On Wisconsin

April 21, 2015
President, Campus Compact|

One of the many pleasures of my job is traveling around the country seeing the inspiring work of our state and regional Campus Compacts and the faculty, staff, and students of our member colleges and universities. Last week, I was in Madison for the annual Wisconsin Campus Compact Civic Engagement Institute. It was a daylong gathering featuring an intriguing keynote address by Ed Morrison, founder of Strategic Doing, located at Purdue University’s Center for Regional Development. I had the opportunity to sit down with chancellors and presidents, participate in the introduction of WiCC’s talented new executive director, and cheer along with everyone else at the extraordinary award winners celebrated at the event.

Public higher education in Wisconsin, as everyone knows, is under assault. The state that launched the Wisconsin Idea—the notion that the core purpose of the university is to serve the people of the state—has been threatened not only with preposterous budget cuts to its public universities but even with the evisceration of the universities’ public mission. The details are complex; some proposals include moves that in other states might seem like a welcome change, such as the creation of greater distance between the university and the legislature. The overall direction, however, is clear: State leaders have concluded that an effective public higher education system serving the people of the state is contrary to their political interests. That is the chilling reality.

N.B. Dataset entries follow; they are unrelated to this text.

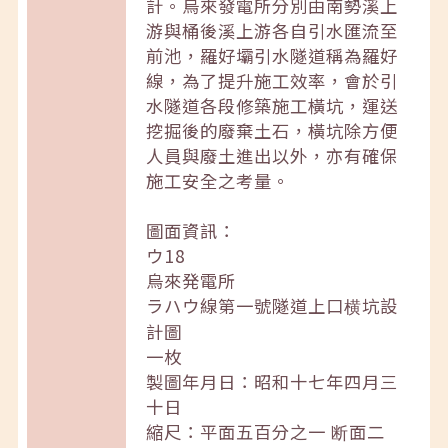
計。烏來發電所分別由南勢溪上
游與桶後溪上游各自引水匯流至
前池，羅好壩引水隧道稱為羅好
線，為了提升施工效率，會於引
水隧道各段修築施工橫坑，運送
挖掘後的廢棄土石，橫坑除方便
人員與廢土進出以外，亦有確保
施工安全之考量。
圖面資訊：
ウ18
烏來発電所
ラハウ線第一號隧道上口横坑設
計圖
一枚
製圖年月日：昭和十七年四月三
十日
縮尺：平面五百分之一 断面二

So I headed out to Wisconsin with some trepidation. I worried that I would arrive in Madison to find a group of demoralized people, tired of fighting to defend principles that should be self-evident. I feared that the energy of administrators, faculty, and staff for the public work represented by Campus Compact would be sapped. I worried that in this moment, the people who have advanced partnership-building, service and civic learning, and community-based research would be preparing to retreat into the safe space of their offices and labs to wait out the storm.

I found the opposite. I found a group of people coming together to celebrate and re-affirm the public purposes of higher education. I found people committed to the enduring principles of the Wisconsin Idea. Most importantly, I found people who recognized that playing the long game means consistently showing how higher education—public and private—can and does serve the public.

The central lesson of all movements for change is that progress is not linear. Victories are often followed by defeats, sometimes strings of them. Those of us who believe in the public purposes of higher education may feel at the moment that we are on the defensive. Leaders in Washington discuss higher education as if its only purpose were job training. Few states are willing to commit to the robust support of higher education that created the conditions for the shared prosperity of the second half of the twentieth century. Scholars who address important public issues face retribution. Faculty and staff who engage students in democracy keep it under the radar. 

My visit to Wisconsin was a welcome reminder that the best defense of our work is simply to keep doing it. Through the creation of partnerships and the engagement of students and scholars in positive change, we build stronger communities with a deeper commitment to the common good. That is not a short-term tactic for defeating terrible proposals. It is a long-term strategy for creating a more just and democratic society.